Gabriel haussa les épaules. Il avait quelques phénomènes dans l'équipe qui composait les vigiles, et celui-ci n'était certainement pas le pire.

— Il aime son boulot, mais sa hantise c'est de monter en grade. En revanche, il se trouve qu'il fait déjà ce pour quoi il aurait dû être promu.

— C'est quoi, son problème ?

— Que ce soit acté, je pense. Ça rend la chose réelle et ça l'angoisse.

— Les mots ont un impact plus dur que ce que les gens peuvent croire, soupira Aaron. La peur de l'échec ?

— Tellement bizarre. C'est le mari d'Éric, il ne devrait pas...

— Tanguy, je t'en prie. On ne sait rien d'autre de lui que ce qu'ils veulent bien nous dire.

— Ce que j'en dit, c'est qu'Éric est encore dedans pour un moment, avec le deuxième procès qu'ils se tapent.
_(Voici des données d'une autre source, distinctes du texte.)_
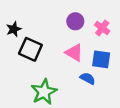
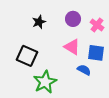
black star: (14, 29) -> (39, 22), moved
black square: (30, 49) -> (27, 56), moved

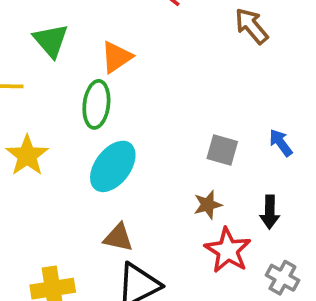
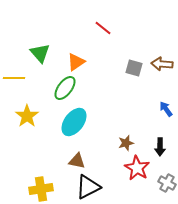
brown arrow: (251, 26) -> (162, 64), moved, turned -45
green ellipse: (96, 104) -> (65, 88), turned 30
gray square: (222, 150) -> (134, 68), moved

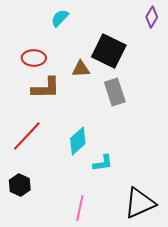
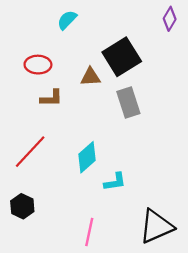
black square: (109, 51) -> (122, 57), turned 32
brown L-shape: (46, 88) -> (51, 98), size x0.7

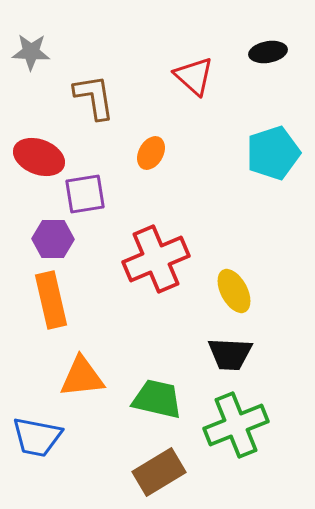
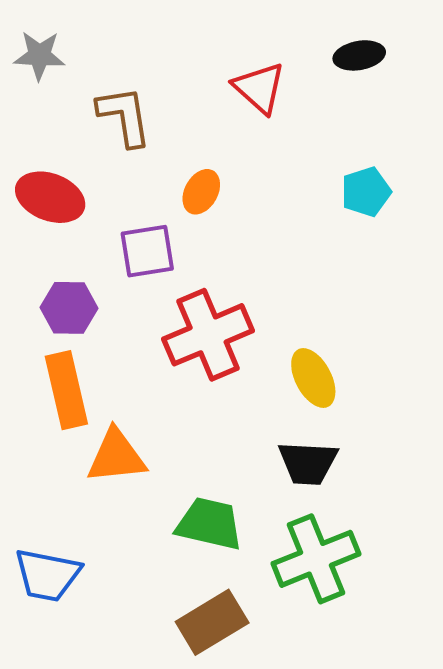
cyan pentagon: (273, 153) -> (366, 192), size x0.7
purple square: (85, 194) -> (147, 251), moved
orange triangle: (82, 377) -> (116, 456), moved

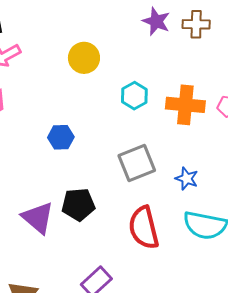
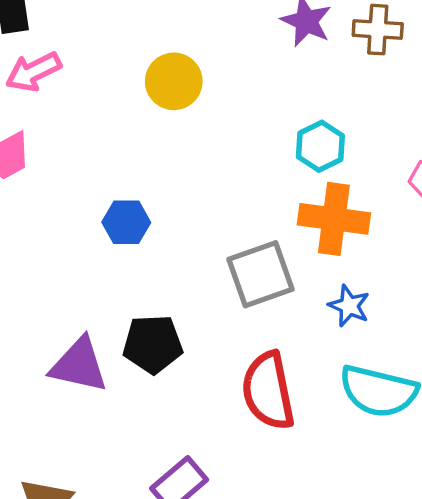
cyan hexagon: (134, 96) -> (320, 146), moved
orange cross: (185, 105) -> (334, 219), moved
purple triangle: (38, 218) -> (79, 365), turned -30

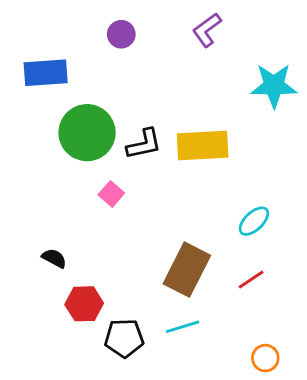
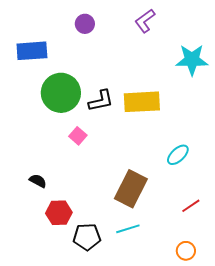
red line: (251, 280) -> (191, 206), moved

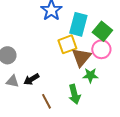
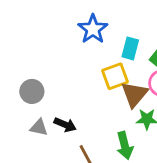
cyan rectangle: (78, 24) -> (130, 48), size x0.7
black arrow: (31, 79) -> (65, 125), turned -126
Encore un, avait envie de commenter Gabriel, mais il se contint de justesse. Leur ami avait ses propres problèmes, en plus de celui qui venait de se régler devant la justice. L'idée qu'il n'avait même pas la possibilité de digérer les évènements qu'il était de nouveau en plein combat le tiraillait. Leur milieu était-il si effroyable ? Leurs milieux, même, quand il considérait d'où il arrivait justement. Aaron n'échappait pas à la règle, lui non plus, perdu au milieu des paillettes virevoltantes des costumes qu'il confectionnait dans une pièce, à l'abri des regards. Du coin de l'œil, il observa brièvement les mains si particulières de son ami, sa peau blafarde qui voyait rarement le jour.

Pour eux, c'était devenu normal. Pour les autres, Aaron portait des gants qui appuyaient son excentricité, sans savoir que c'était la terreur qu'il déguisait.

— Loïc a signé, au fait, dit enfin Gabriel quand le silence commença à s'installer. Les gars sont contents de le garder, et lui a enfin dit adieu à l'intérim.

— Ah, je l'aime bien, lui, renifla Tanguy en levant son verre. Droit dans ses bottes et il sait quand même se dérider quand il le faut.

— On ne couche pas avec le personnel, je t'ai déjà dit.

— Je t'en prie, ai-je sous-entendu quelque chose sur son magnifique cul ? Ce n'est arrivé qu'une seule fois et je ne savais même pas qu'il bossait chez nous !

C'était bien le problème. A s'ensevelir sous le travail, Tanguy ne se souvenait plus des visages ni des noms des gens avec qui il travaillait, de près comme de loin. Quelques-uns revenaient plus facilement, mais cela s'arrêtait là. Ce qui, par conséquent, amenait parfois à quelques soucis. Comme son ami qui s'était laissé entraîner à l'hôtel par un de leur vigile à l'issue d'une soirée arrosée. Gabriel était à peu près sûr que le type en question avait reconnu Tanguy et profité de l'occasion, le type ayant démissionné dans les jours qui avaient suivi. Le genre de conneries qu'ils devaient éviter, comme toute forme de scandale. Difficile quand on dirigeait le plus gros établissement gay de la ville, n'est-ce pas ?

Avec un soupir, il attrapa la bouteille et se resservit.

La soirée n'avait pas encore commencé...

— Est-ce que je vous ai parlé de la session bondage du week-end dernier ? lança soudain Tanguy. Le mec m'a pondu du shibari, j'avais pas compris ça comme ça, mais en fait c'était dingue ! J'ai encore des marques, faudra que je vous montre tout à l'heure.